Hey there, time traveller!
This article was published 26/4/2013 (1323 days ago), so information in it may no longer be current.
MANCHESTER, England - Liverpool striker Luis Suarez will serve a 10-match ban for biting an opponent during a Premier League game after deciding on Friday not to appeal one of English football's harshest sanctions for on-the-field misbehaviour.
The Uruguay international won't be seen on a football pitch in England until September following his unprovoked attack on Chelsea defender Branislav Ivanovic that sparked widespread condemnation, including criticism by British Prime Minister David Cameron for setting an "appalling" example to youngsters.
"I would like to explain to everybody that I decided to accept the ban because whilst 10 games is clearly greater than those bans given in past cases where players have actually been seriously injured," Suarez said in a statement on his personal website, "I acknowledge that my actions were not acceptable on the football pitch so I do not want to give the wrong impression to people by making an appeal."
The English Football Association deemed a regular three-match ban for violent conduct insufficient in this case, and an independent panel on Wednesday punished him with seven more games.
The panel said Suarez failed to appreciate "the gravity and seriousness of this truly exceptional incident" and wanted to send a "strong message that such deplorable behaviours do not have a place in football."
"While we accepted that Mr. Suarez's reputation had been impacted, these unsavoury pictures would have given a bad image of English football domestically and across the world alike," the three-person panel said in its written reasons, which were released by the FA later Friday.
The panel also referred to the possible health repercussions of Suarez's "truly disgraceful behaviour."
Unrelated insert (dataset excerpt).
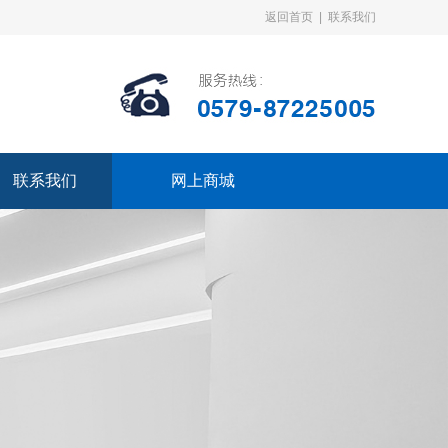
返回首页
|
联系我们
联系我们
网上商城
Suarez, the Premier League's second top scorer with 23 goals, could have lodged an appeal against the extra seven games. If unsuccessful, however, he risked the possibility of the FA extending his sanction for making a frivolous appeal.
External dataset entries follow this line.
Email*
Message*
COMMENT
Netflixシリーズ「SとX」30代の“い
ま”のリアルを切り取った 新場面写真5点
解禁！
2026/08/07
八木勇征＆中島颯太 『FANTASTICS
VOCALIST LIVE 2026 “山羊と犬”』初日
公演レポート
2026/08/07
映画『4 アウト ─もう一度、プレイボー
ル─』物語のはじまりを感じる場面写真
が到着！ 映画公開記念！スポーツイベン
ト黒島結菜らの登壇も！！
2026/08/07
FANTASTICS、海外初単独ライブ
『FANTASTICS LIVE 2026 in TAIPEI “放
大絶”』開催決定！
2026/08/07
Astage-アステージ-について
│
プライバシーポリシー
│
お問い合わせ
He has apologized, and been fined by Liverpool, for biting Ivanovic's upper right arm in the second half of the 2-2 draw between Liverpool and Chelsea on Sunday.
"I hope that all the people who I have offended at Anfield last Sunday will grant me forgiveness and I again repeat my personal apology to Branislav," Suarez added.
Suarez's suspension will begin immediately, meaning he will miss the last four games of this season and the first six of the next. Liverpool is seventh in the standings and unlikely to qualify for Europe next season.
Despite his latest transgression — broadcast live to a global television audience — the headline-grabbing striker has been passionately defended by Liverpool manager Brendan Rodgers, other Premier League coaches and his teammates, who feel Suarez has been treated differently by the FA because of his past disciplinary record. Suarez has previously been suspended for seven matches for biting an opponent in a Dutch league game in 2010 and also for eight games for racially abusing Manchester United defender Patrice Evra in 2011.
However, the independent panel stressed that it "did not take into consideration any previous disciplinary records of Mr. Suarez and considered the offence in isolation."
"We are all disappointed at the severity of the punishment and in particular the differing standards that have been applied across various previous incidents," Liverpool managing director Ian Ayre said in a club statement.
"Luis is an important member of our team and nothing has changed in that regard. We are committed to helping him improve his conduct and he will be given our full support."
Rodgers, who said on Thursday the punishment had been given "against the man rather than the incident," added in the statement that the club had to "move on and support Luis in his decision."
Cameron said Friday that he welcomed the tough sanction on one of English football's most high-profile players.
"I made my own views clear just as a dad watching the game," Cameron told the BBC. "I've got a 7-year-old son who just loves watching football and when players behave like this it just sets the most appalling example to young people in our country.
"I've read in some newspapers, who think somehow this isn't serious," Cameron added. "I think it is serious, when we're trying to bring up our children properly, they do see football players as role models."